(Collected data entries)
*** Block opens ***
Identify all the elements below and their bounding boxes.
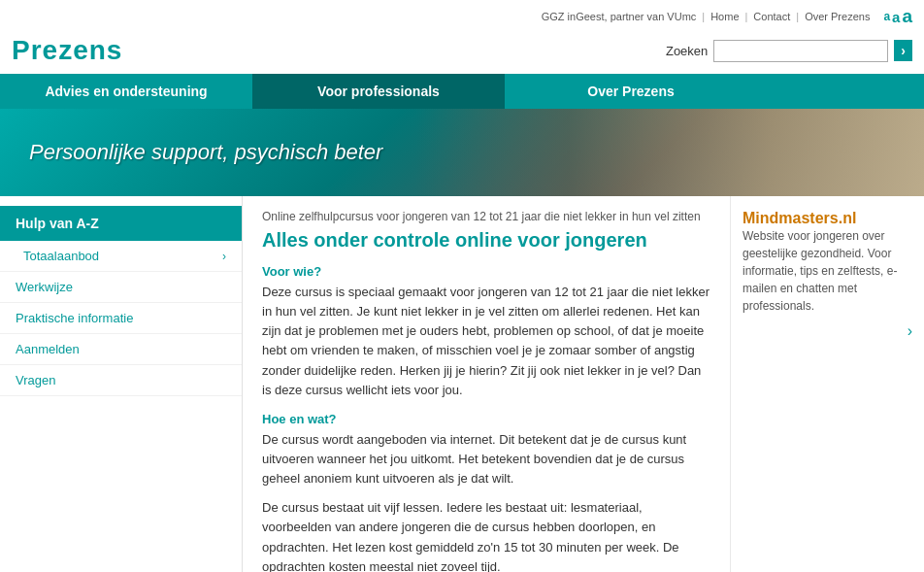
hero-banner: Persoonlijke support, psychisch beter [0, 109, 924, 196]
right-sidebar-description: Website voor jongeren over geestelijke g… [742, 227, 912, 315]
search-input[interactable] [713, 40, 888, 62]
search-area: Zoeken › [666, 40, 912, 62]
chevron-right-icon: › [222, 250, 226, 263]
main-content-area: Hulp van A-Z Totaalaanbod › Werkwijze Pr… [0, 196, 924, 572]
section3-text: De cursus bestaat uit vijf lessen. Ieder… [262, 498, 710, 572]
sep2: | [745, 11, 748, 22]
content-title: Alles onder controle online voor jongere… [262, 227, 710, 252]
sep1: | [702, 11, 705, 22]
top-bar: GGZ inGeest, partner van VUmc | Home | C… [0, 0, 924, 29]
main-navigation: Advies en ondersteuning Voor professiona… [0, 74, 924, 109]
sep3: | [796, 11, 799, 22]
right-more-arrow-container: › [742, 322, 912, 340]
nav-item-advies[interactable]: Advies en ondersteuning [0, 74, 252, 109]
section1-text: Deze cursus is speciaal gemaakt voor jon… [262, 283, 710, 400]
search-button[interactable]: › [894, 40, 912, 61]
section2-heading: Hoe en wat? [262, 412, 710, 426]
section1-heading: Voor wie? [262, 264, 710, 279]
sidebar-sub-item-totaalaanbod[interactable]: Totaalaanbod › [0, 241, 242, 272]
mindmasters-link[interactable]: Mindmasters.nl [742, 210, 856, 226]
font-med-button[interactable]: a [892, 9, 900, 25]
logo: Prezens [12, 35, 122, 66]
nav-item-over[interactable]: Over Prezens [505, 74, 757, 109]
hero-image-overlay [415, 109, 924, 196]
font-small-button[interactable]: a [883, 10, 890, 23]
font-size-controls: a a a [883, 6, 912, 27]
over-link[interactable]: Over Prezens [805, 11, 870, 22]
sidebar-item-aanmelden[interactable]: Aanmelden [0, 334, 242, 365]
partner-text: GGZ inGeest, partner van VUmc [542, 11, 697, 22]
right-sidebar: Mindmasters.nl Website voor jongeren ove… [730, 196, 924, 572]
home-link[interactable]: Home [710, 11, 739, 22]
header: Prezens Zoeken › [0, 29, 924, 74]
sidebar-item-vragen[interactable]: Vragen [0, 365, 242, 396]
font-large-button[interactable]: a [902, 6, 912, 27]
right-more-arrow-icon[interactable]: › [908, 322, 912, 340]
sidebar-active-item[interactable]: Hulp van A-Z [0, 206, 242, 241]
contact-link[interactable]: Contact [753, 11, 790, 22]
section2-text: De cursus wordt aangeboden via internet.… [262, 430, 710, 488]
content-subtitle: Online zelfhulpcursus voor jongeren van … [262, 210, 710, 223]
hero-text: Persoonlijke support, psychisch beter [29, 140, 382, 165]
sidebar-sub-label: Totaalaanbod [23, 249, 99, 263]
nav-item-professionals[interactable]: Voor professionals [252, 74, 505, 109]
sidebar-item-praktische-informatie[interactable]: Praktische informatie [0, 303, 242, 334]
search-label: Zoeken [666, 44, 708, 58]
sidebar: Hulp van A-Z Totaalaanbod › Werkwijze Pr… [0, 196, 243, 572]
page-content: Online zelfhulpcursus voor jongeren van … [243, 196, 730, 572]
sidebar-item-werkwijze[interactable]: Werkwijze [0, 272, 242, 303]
*** Block closes ***
Show a copy of each line from the records above in which the string "main" occurs.

• _TASK RESULT_
main-content-area: Hulp van A-Z Totaalaanbod › Werkwijze Pr… [0, 196, 924, 572]
main-navigation: Advies en ondersteuning Voor professiona… [0, 74, 924, 109]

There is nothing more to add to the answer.